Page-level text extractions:
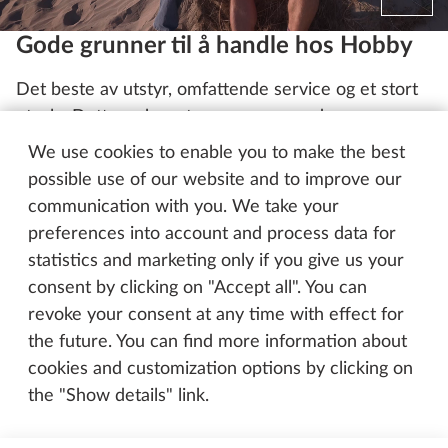
Gode grunner til å handle hos Hobby
Det beste av utstyr, omfattende service og et stort
utvalg. Dette er bare tre av mange gode grunner
som taler til fordel for Hobby. Vil du vite mer? Sjekk
We use cookies to enable you to make the best
ut alle fordelene som Hobby gir deg.
possible use of our website and to improve our
communication with you. We take your
preferences into account and process data for
Våre sterke sider – dine fordeler
statistics and marketing only if you give us your
consent by clicking on "Accept all". You can
revoke your consent at any time with effect for
the future. You can find more information about
cookies and customization options by clicking on
the "Show details" link.
Til toppen av siden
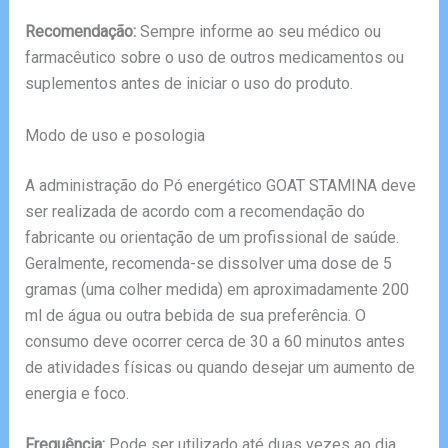
Recomendação:
Sempre informe ao seu médico ou
farmacêutico sobre o uso de outros medicamentos ou
suplementos antes de iniciar o uso do produto.
Modo de uso e posologia
A administração do Pó energético GOAT STAMINA deve
ser realizada de acordo com a recomendação do
fabricante ou orientação de um profissional de saúde.
Geralmente, recomenda-se dissolver uma dose de 5
gramas (uma colher medida) em aproximadamente 200
ml de água ou outra bebida de sua preferência. O
consumo deve ocorrer cerca de 30 a 60 minutos antes
de atividades físicas ou quando desejar um aumento de
energia e foco.
Frequência:
Pode ser utilizado até duas vezes ao dia,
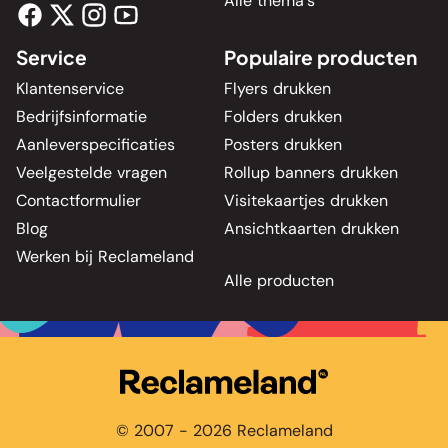
Alle thema's
Service
Populaire producten
Klantenservice
Flyers drukken
Bedrijfsinformatie
Folders drukken
Aanleverspecificaties
Posters drukken
Veelgestelde vragen
Rollup banners drukken
Contactformulier
Visitekaartjes drukken
Blog
Ansichtkaarten drukken
Werken bij Reclameland
Alle producten
© 2007 - 2026 Reclameland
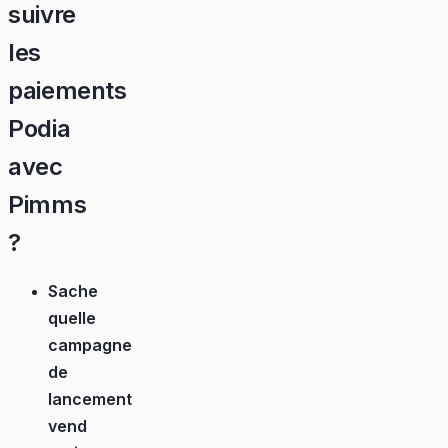
suivre
les
paiements
Podia
avec
Pimms
?
Sache
quelle
campagne
de
lancement
vend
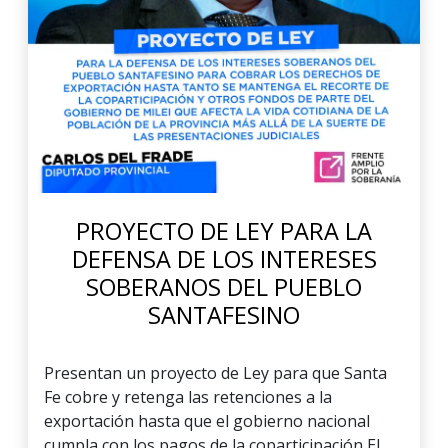
PROYECTO DE LEY PARA LA
DEFENSA DE LOS INTERESES
SOBERANOS DEL PUEBLO
SANTAFESINO
Presentan un proyecto de Ley para que Santa
Fe cobre y retenga las retenciones a la
exportación hasta que el gobierno nacional
cumpla con los pagos de la coparticipación El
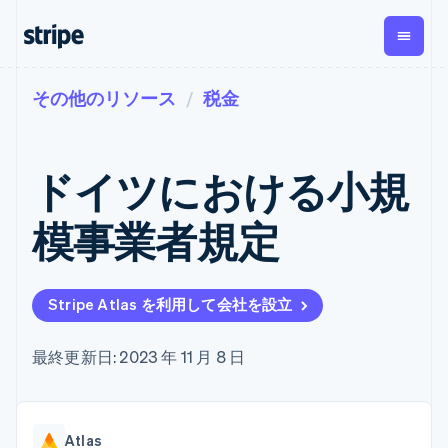
その他のリソース
税金
企業規模別
ドキュメント
学ぶ
支払い
収益
資金管
プラッ
理
フォー
大企業向け
Stripe のドキュメント
ブログ
とマー
Payments
Billing
スタートアップ向け
API リファレンス
導入事例
ドイツにおける小規
オンライン決
経常収益
ットプ
Global
ライブラリと SDK
ガイド
済
Metronome
Payouts
イス
Stripe Apps
Managed
模事業者規定
従量課金
Payments
第三者
Connec
ユースケース別
マーチャント
サブスクリ
への入
サポート
プション
オブレコード
金
プラッ
ガイド
エージェンティックコマ
サブスクリ
ソリューショ
Payment links
フォー
ース
サポートに問い合わせる
プションの
Stripe Atlas を利用して会社を設立
ン
決済の
E コマース / ECサイト
オンライン決済を受け付
管理サポートプラン
コーディング
管理
Invoicing
築
埋込型金融
け
プロフェッショナルサー
1 回限りまた
不要の決済ペ
請求・財務関連
構築済みの決済を実装
ビス
最終更新日: 2023 年 11 月 8 日
は継続
ージ
Checkout
グローバルビジネス
プラットフォームまたは
構築済み決済
Tax
アプリ内決済
マーケットプレイスを構
消費税と
UI
マーケットプレイス
築する
VAT の自動
Elements
資金管理
サブスクリプションを管
柔軟な UI コン
計算
Revenue
会社
Atlas
プラットフォーム
理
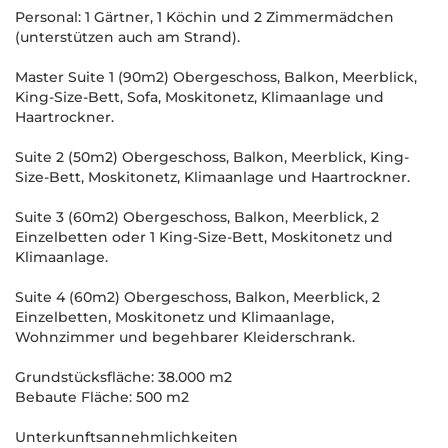
Personal: 1 Gärtner, 1 Köchin und 2 Zimmermädchen
(unterstützen auch am Strand).
Master Suite 1 (90m2) Obergeschoss, Balkon, Meerblick,
King-Size-Bett, Sofa, Moskitonetz, Klimaanlage und
Haartrockner.
Suite 2 (50m2) Obergeschoss, Balkon, Meerblick, King-
Size-Bett, Moskitonetz, Klimaanlage und Haartrockner.
Suite 3 (60m2) Obergeschoss, Balkon, Meerblick, 2
Einzelbetten oder 1 King-Size-Bett, Moskitonetz und
Klimaanlage.
Suite 4 (60m2) Obergeschoss, Balkon, Meerblick, 2
Einzelbetten, Moskitonetz und Klimaanlage,
Wohnzimmer und begehbarer Kleiderschrank.
Grundstücksfläche: 38.000 m2
Bebaute Fläche: 500 m2
Unterkunftsannehmlichkeiten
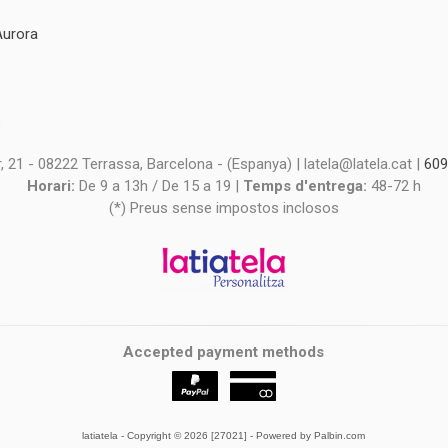
Aurora
s
s
 21 - 08222 Terrassa, Barcelona - (Espanya) | latela@latela.cat |
609
Horari:
De 9 a 13h / De 15 a 19 |
Temps d'entrega:
48-72 h
(*) Preus sense impostos inclosos
Accepted payment methods
latiatela
- Copyright © 2026 [27021] - Powered by Palbin.com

* Assignment:
Beginning with the first line of the records above, extract each line exactly through the line that holds "gramas (uma colher", both ends included. Omit pictures.

* Solution:
Gode grunner til å handle hos Hobby
Det beste av utstyr, omfattende service og et stort
utvalg. Dette er bare tre av mange gode grunner
som taler til fordel for Hobby. Vil du vite mer? Sjekk
We use cookies to enable you to make the best
ut alle fordelene som Hobby gir deg.
possible use of our website and to improve our
communication with you. We take your
preferences into account and process data for
Våre sterke sider – dine fordeler
statistics and marketing only if you give us your
consent by clicking on "Accept all". You can
revoke your consent at any time with effect for
the future. You can find more information about
cookies and customization options by clicking on
the "Show details" link.
Til toppen av siden
Recomendação:
Sempre informe ao seu médico ou
farmacêutico sobre o uso de outros medicamentos ou
suplementos antes de iniciar o uso do produto.
Modo de uso e posologia
A administração do Pó energético GOAT STAMINA deve
ser realizada de acordo com a recomendação do
fabricante ou orientação de um profissional de saúde.
Geralmente, recomenda-se dissolver uma dose de 5
gramas (uma colher medida) em aproximadamente 200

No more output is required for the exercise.